Sunday, December 2, 2007

ShortHowTo: Aliasing

This is a ShortHowTo on aliasing commands in gnulinux so lemme get to the point fast.

Every time We write some command on the terminal like poweroff,or mplayer or some other long command, We have to hit a lot of keys. And this really is time consuming. Although auto-completion of commands is really useful but I guess We have to be much more efficient. Well the solution to this problem is aliasing commands.

In gnulinux or other UNIX like environment you have a .bashrc shell script in your home directory. Every time you open a new terminal or new terminal tab this script executes and sets some environment variables for current terminal or terminal tab opened.

Lets alias a command say clear to just c.

1. open the .bashrc file using your favorite text editor.

$vim ~/.bashrc

2.Go to the end of the file and type following line.

alias c=clear

3.save the file.

Now to check if it really worked open a new tab into your termianl and spread some mess on the termianl screen say

$ls
$c


WoW it worked.

aliasing long commands is really very good but the real exploitation of alias is when you use it for most frequently typed commands by you.

Following are the commands which I have aliased. Tell me if also have some more aliases up your sleeve.

alias c=clear
alias l=ls
alias t=touch
alias d=cd
alias v=vim
alias mp=mplayer
alias off=poweroff

3 comments:

Kazim Zaidi said...

Some great aliases I would like to share

alias mplayer="mplayer -nojoystick -nolirc $*"
That is, don't try to detect joystick or IR remote

alias showpkg="apt-cache show $*"
To know what a particular package does, just try showpkg mplayer, for example

alias :q='exit'
For vi users that only know one way to exit, namely :q (ah yes, Ctrl+D is fast too)

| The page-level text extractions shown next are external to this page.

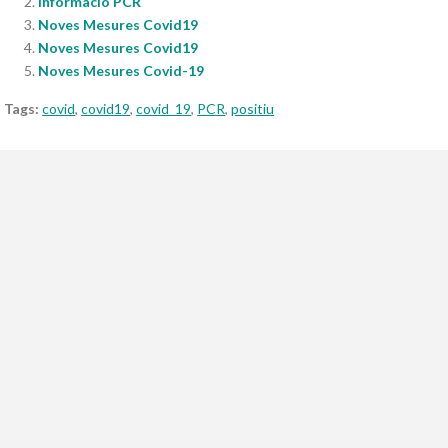
Informació PCR
Noves Mesures Covid19
Noves Mesures Covid19
Noves Mesures Covid-19
Tags:
covid
,
covid19
,
covid_19
,
PCR
,
positiu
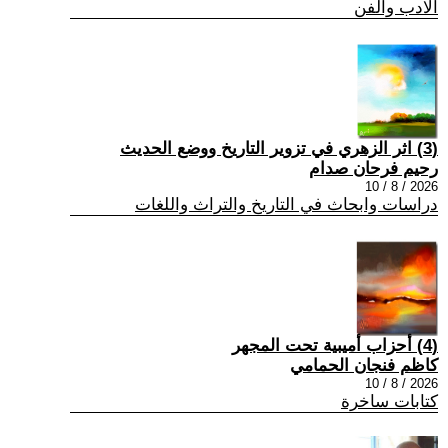
الادب والفن
(3) اثر الزهري في تزوير التاريخ ووضع الحديث
رحيم فرحان صدام
2026 / 8 / 10
دراسات وابحاث في التاريخ والتراث واللغات
(4) أحزاب أميبية تحت المجهر
كاظم فنجان الحمامي
2026 / 8 / 10
كتابات ساخرة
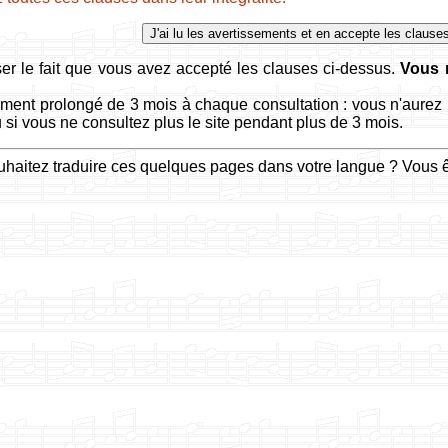
ser le fait que vous avez accepté les clauses ci-dessus.
Vous n
ment prolongé de 3 mois à chaque consultation : vous n'aurez p
 si vous ne consultez plus le site pendant plus de 3 mois.
haitez traduire ces quelques pages dans votre langue ? Vous 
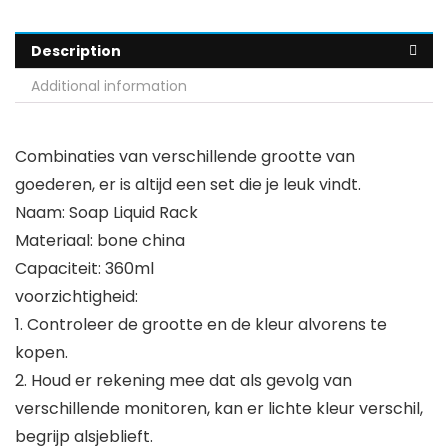
Description
Additional information
Combinaties van verschillende grootte van
goederen, er is altijd een set die je leuk vindt.
Naam: Soap Liquid Rack
Materiaal: bone china
Capaciteit: 360ml
voorzichtigheid:
1. Controleer de grootte en de kleur alvorens te
kopen.
2. Houd er rekening mee dat als gevolg van
verschillende monitoren, kan er lichte kleur verschil,
begrijp alsjeblieft.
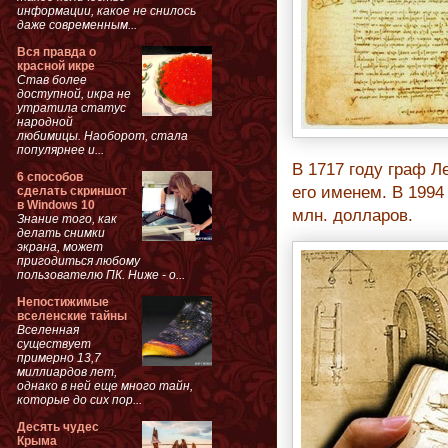
информации, какое не снилось
даже современным...
Вся правда о
красной икре
Став более
доступной, икра не
утратила статус
народной
любимицы. Наоборот, стала
популярнее и...
В 1717 году граф Л
6 способов
его именем. В 1994
сделать скриншот
в Windows 10
млн. долларов.
Знание того, как
делать снимки
экрана, может
пригодиться любому
пользователю ПК. Ниже - о...
Непостижимые
вселенские тайны
Вселенная
существует
примерно 13,7
миллиардов лет,
однако в ней еще много тайн,
которые до сих пор...
Десять чудес
Крыма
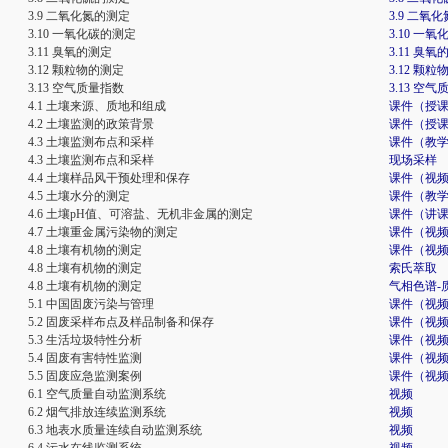
3.9 二氧化氮的测定
3.9 二氧
3.10 一氧化碳的测定
3.10 一
3.11 臭氧的测定
3.11 臭氧
3.12 颗粒物的测定
3.12 颗
3.13 空气质量指数
3.13 空
4.1 土壤来源、质地和组成
课件（授
4.2 土壤监测的政策背景
课件（授
4.3 土壤监测布点和采样
课件（教
4.3 土壤监测布点和采样
现场采样
4.4 土壤样品风干预处理和保存
课件（视
4.5 土壤水分的测定
课件（教
4.6 土壤pH值、可溶盐、无机非金属的测定
课件（讲
4.7 土壤重金属污染物的测定
课件（视
4.8 土壤有机物的测定
课件（视
4.8 土壤有机物的测定
索氏萃取
4.8 土壤有机物的测定
气相色谱-质
5.1 中国固废污染与管理
课件（视
5.2 固废采样布点及样品制备和保存
课件（视频
5.3 生活垃圾特性分析
课件（视
5.4 固废有害特性监测
课件（视
5.5 固废应急监测案例
课件（视
6.1 空气质量自动监测系统
视频
6.2 烟气排放连续监测系统
视频
6.3 地表水质量连续自动监测系统
视频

alias findpkg='apt-cache pkgnames | grep $*'
Find the correct name of a package you wish to install. For example, findpkg php5 gives you all packages related to php5.


I've leaked many of my troubleshooting secrets, eh!

Waseem said...

So here you you have some really *advanced* level aliases. See the power of aliasing...Your troubleshooting secrets will now become *fast* troubleshooting techniques to many now.

Kazim Zaidi said...

bash aliases are so much of a personal thing. It relates to your experince..

Did you know about $CDPATH?
Say you cd to the directory /path/to/directory/music a lot. Just add it to your $CDPATH

export CDPATH=.:~:/path/to/directory

Next time, you can just
cd music
to cd to /path/to/directory/music. Time saver, na?